Islamic State recruiter Neil Prakash, whose Cambodian mother migrated to Australia as a refugee, has reportedly turned up alive in Turkey, six months after officials declared the wanted terrorist dead in Iraq.
Considered Australia’s most prominent I.S. propagandist, Mr. Prakash has appeared in a series of recruitment videos describing a visit to Cambodia and cutting ties from his Buddhist roots to join the militant group’s cause.
Mr. Prakash, also known as Abu Khaled al-Cambodi, left Australia for Syria in 2013 and has previously been linked to several Australia-based attack plans, and also called for lone-wolf attacks against the U.S.
According to media reports on Friday, Mr. Prakash, who is in his early 20s, was arrested several weeks ago by Turkish officials after they received information from Australian authorities that he was planning to enter the country.
Michael Keenan, Australia’s minister assisting the prime minister for counterterrorism, said unreliable information coming out of Iraq meant reports of terrorists killed there have at times proved erroneous.
“These places are war zones, with many ungoverned spaces,” he said in a statement.
Mr.
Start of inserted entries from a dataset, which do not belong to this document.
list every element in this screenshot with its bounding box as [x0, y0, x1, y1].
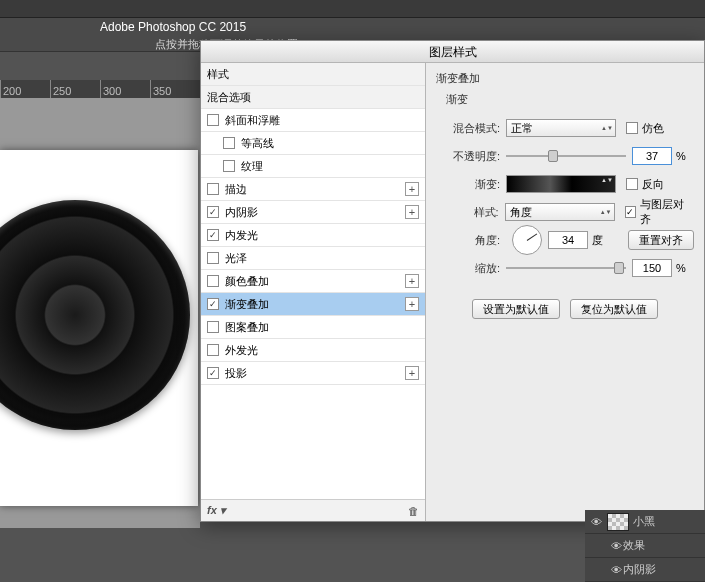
fx-menu-icon[interactable]: fx ▾ [207, 504, 226, 517]
visibility-icon[interactable]: 👁 [589, 516, 603, 528]
settings-panel: 渐变叠加 渐变 混合模式: 正常▲▼ 仿色 不透明度: 37 % 渐变: ▲▼ … [426, 63, 704, 521]
dither-label: 仿色 [642, 121, 664, 136]
gradient-picker[interactable]: ▲▼ [506, 175, 616, 193]
layer-style-dialog: 图层样式 样式 混合选项 斜面和浮雕 等高线 纹理 描边+ 内阴影+ 内发光 光… [200, 40, 705, 522]
visibility-icon[interactable]: 👁 [609, 540, 623, 552]
horizontal-ruler: 200250300350 [0, 80, 200, 98]
group-title: 渐变叠加 [436, 71, 694, 86]
menu-bar [0, 0, 705, 18]
scale-slider[interactable] [506, 261, 626, 275]
app-title: Adobe Photoshop CC 2015 [0, 18, 705, 36]
effect-name: 内阴影 [623, 562, 656, 577]
checkbox-icon[interactable] [223, 137, 235, 149]
style-inner-shadow[interactable]: 内阴影+ [201, 201, 425, 224]
make-default-button[interactable]: 设置为默认值 [472, 299, 560, 319]
opacity-label: 不透明度: [436, 149, 506, 164]
reverse-label: 反向 [642, 177, 664, 192]
style-bevel-emboss[interactable]: 斜面和浮雕 [201, 109, 425, 132]
plus-icon[interactable]: + [405, 366, 419, 380]
document-canvas[interactable] [0, 150, 198, 506]
checkbox-icon[interactable] [207, 206, 219, 218]
plus-icon[interactable]: + [405, 297, 419, 311]
scale-label: 缩放: [436, 261, 506, 276]
effects-label: 效果 [623, 538, 645, 553]
style-pattern-overlay[interactable]: 图案叠加 [201, 316, 425, 339]
style-satin[interactable]: 光泽 [201, 247, 425, 270]
trash-icon[interactable]: 🗑 [408, 505, 419, 517]
blend-mode-label: 混合模式: [436, 121, 506, 136]
blend-mode-select[interactable]: 正常▲▼ [506, 119, 616, 137]
degree-unit: 度 [592, 233, 603, 248]
knob-artwork [0, 200, 190, 430]
styles-footer: fx ▾ 🗑 [201, 499, 425, 521]
checkbox-icon[interactable] [207, 367, 219, 379]
checkbox-icon[interactable] [207, 321, 219, 333]
align-label: 与图层对齐 [640, 197, 694, 227]
visibility-icon[interactable]: 👁 [609, 564, 623, 576]
opacity-input[interactable]: 37 [632, 147, 672, 165]
style-inner-glow[interactable]: 内发光 [201, 224, 425, 247]
checkbox-icon[interactable] [207, 298, 219, 310]
layer-thumbnail[interactable] [607, 513, 629, 531]
layer-effects-row[interactable]: 👁 效果 [585, 534, 705, 558]
reverse-checkbox[interactable] [626, 178, 638, 190]
plus-icon[interactable]: + [405, 182, 419, 196]
align-checkbox[interactable] [625, 206, 637, 218]
gradient-label: 渐变: [436, 177, 506, 192]
style-contour[interactable]: 等高线 [201, 132, 425, 155]
checkbox-icon[interactable] [207, 344, 219, 356]
checkbox-icon[interactable] [207, 183, 219, 195]
reset-default-button[interactable]: 复位为默认值 [570, 299, 658, 319]
style-color-overlay[interactable]: 颜色叠加+ [201, 270, 425, 293]
checkbox-icon[interactable] [207, 114, 219, 126]
percent-unit: % [676, 262, 686, 274]
layer-effect-inner-shadow[interactable]: 👁 内阴影 [585, 558, 705, 582]
blending-options[interactable]: 混合选项 [201, 86, 425, 109]
plus-icon[interactable]: + [405, 205, 419, 219]
checkbox-icon[interactable] [207, 252, 219, 264]
dialog-title: 图层样式 [201, 41, 704, 63]
style-select[interactable]: 角度▲▼ [505, 203, 615, 221]
updown-icon: ▲▼ [601, 126, 613, 131]
checkbox-icon[interactable] [207, 275, 219, 287]
style-outer-glow[interactable]: 外发光 [201, 339, 425, 362]
dither-checkbox[interactable] [626, 122, 638, 134]
opacity-slider[interactable] [506, 149, 626, 163]
style-stroke[interactable]: 描边+ [201, 178, 425, 201]
plus-icon[interactable]: + [405, 274, 419, 288]
percent-unit: % [676, 150, 686, 162]
checkbox-icon[interactable] [223, 160, 235, 172]
subgroup-title: 渐变 [446, 92, 694, 107]
styles-header[interactable]: 样式 [201, 63, 425, 86]
style-label: 样式: [436, 205, 505, 220]
layers-panel-fragment: 👁 小黑 👁 效果 👁 内阴影 [585, 510, 705, 582]
checkbox-icon[interactable] [207, 229, 219, 241]
layer-row[interactable]: 👁 小黑 [585, 510, 705, 534]
angle-input[interactable]: 34 [548, 231, 588, 249]
layer-name[interactable]: 小黑 [633, 514, 655, 529]
scale-input[interactable]: 150 [632, 259, 672, 277]
styles-list: 样式 混合选项 斜面和浮雕 等高线 纹理 描边+ 内阴影+ 内发光 光泽 颜色叠… [201, 63, 426, 521]
angle-dial[interactable] [512, 225, 542, 255]
reset-alignment-button[interactable]: 重置对齐 [628, 230, 694, 250]
style-texture[interactable]: 纹理 [201, 155, 425, 178]
updown-icon: ▲▼ [601, 178, 613, 183]
updown-icon: ▲▼ [600, 210, 612, 215]
style-gradient-overlay[interactable]: 渐变叠加+ [201, 293, 425, 316]
angle-label: 角度: [436, 233, 506, 248]
style-drop-shadow[interactable]: 投影+ [201, 362, 425, 385]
Prakash, who was raised in the city of Melbourne, has appeared in a series of slickly produced propaganda videos, including one released last year in which he describes his conversion from Buddhism to Islam.
“My journey started when one day one brother said to me, he said, ‘What religion are you?’ I said, ‘I’m a Buddhist, but I believe, you know, there is a god, a deity.’ He goes, ‘You’re not a Buddhist then because,’ he goes, ‘you’re confused,’” Mr. Prakash says in the video.
“Thoughts were telling me, ‘Why don’t you leave your religion and enter Islam?’ But then other thoughts would come to me and say ‘Would you leave the religion of your forefathers to follow something that is new, that is strange?’”
During the 12-minute clip, Mr. Prakash explains how he felt at odds with Buddhism after visiting Cambodia with his family for the first time as a 20-year-old.
“I saw people praying, crying toward statues, giving money to statues, depending on statues and I actually saw the meaning of what this religion was and it didn’t make any sense to me,” he says.
“I was very confused and very upset at the time and I asked my mum, I go, ‘How are we doing this and how does it make any sense?’ She said, ‘This is what we know.’”
In the same video, Mr. Prakash appeals to his “brothers” to join him and calls for attacks on Australian soil.
Interior Ministry spokesman Khieu Sopheak declined yesterday to say whether Cambodian authorities had investigated Mr. Prakash’s potential links to the country or provided information to foreign states and territories.
An Australian government statement in May said Mr. Prakash had been killed by a U.S. airstrike in Mosul on April 29.
“Neil Prakash was a prominent ISIL member and a senior terrorist recruiter and attack facilitator,” the statement said, using another name for I.S. “His death disrupts and degrades ISIL’s ability to recruit vulnerable people in our community to conduct terrorist acts.”